ACTIVITY
Taking the line with "eine Fülle frischer" as the first, copy every line through the end of the records below exactly. Do not include pictures.

Stored data entries:
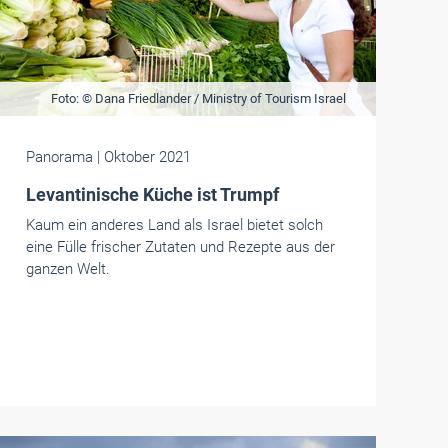
Foto: © Dana Friedlander / Ministry of Tourism Israel
Panorama
| Oktober 2021
Levantinische Küche ist Trumpf
Kaum ein anderes Land als Israel bietet solch
eine Fülle frischer Zutaten und Rezepte aus der
ganzen Welt.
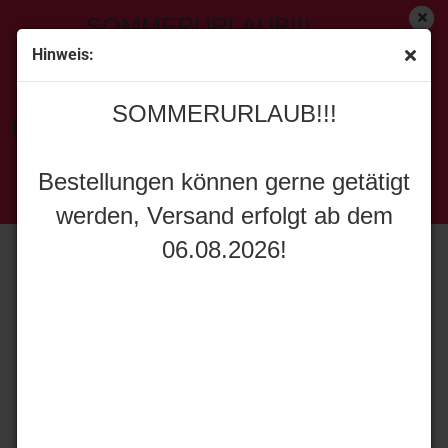
SOMMERURLAUB!!!
Hinweis:
« Erster
[<zurück]
weiter »
Letzter »
SOMMERURLAUB!!!
129
Artikel in dieser Kategorie
Bestellungen können gerne getätigt
MarGe Models 2015-03 Scania R500 6x2 rot
werden, Versand erfolgt ab dem
Bestellungen können gerne getätigt
06.08.2026!
werden, Versand erfolgt ab dem
06.08.2026!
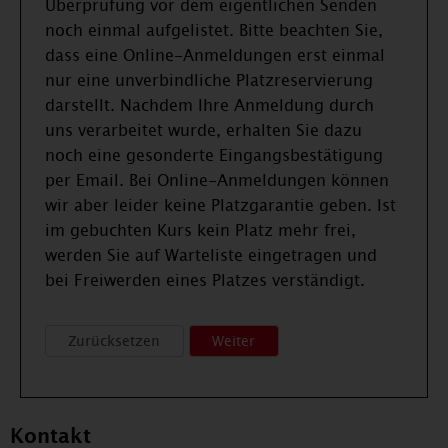
Überprüfung vor dem eigentlichen Senden
noch einmal aufgelistet. Bitte beachten Sie,
dass eine Online-Anmeldungen erst einmal
nur eine unverbindliche Platzreservierung
darstellt. Nachdem Ihre Anmeldung durch
uns verarbeitet wurde, erhalten Sie dazu
noch eine gesonderte Eingangsbestätigung
per Email. Bei Online-Anmeldungen können
wir aber leider keine Platzgarantie geben. Ist
im gebuchten Kurs kein Platz mehr frei,
werden Sie auf Warteliste eingetragen und
bei Freiwerden eines Platzes verständigt.
Kontakt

OUTPUT OF THE EXERCISE
eine Fülle frischer Zutaten und Rezepte aus der
ganzen Welt.
SOMMERURLAUB!!!
Hinweis:
« Erster
[<zurück]
weiter »
Letzter »
SOMMERURLAUB!!!
129
Artikel in dieser Kategorie
Bestellungen können gerne getätigt
MarGe Models 2015-03 Scania R500 6x2 rot
werden, Versand erfolgt ab dem
Bestellungen können gerne getätigt
06.08.2026!
werden, Versand erfolgt ab dem
06.08.2026!
Überprüfung vor dem eigentlichen Senden
noch einmal aufgelistet. Bitte beachten Sie,
dass eine Online-Anmeldungen erst einmal
nur eine unverbindliche Platzreservierung
darstellt. Nachdem Ihre Anmeldung durch
uns verarbeitet wurde, erhalten Sie dazu
noch eine gesonderte Eingangsbestätigung
per Email. Bei Online-Anmeldungen können
wir aber leider keine Platzgarantie geben. Ist
im gebuchten Kurs kein Platz mehr frei,
werden Sie auf Warteliste eingetragen und
bei Freiwerden eines Platzes verständigt.
Kontakt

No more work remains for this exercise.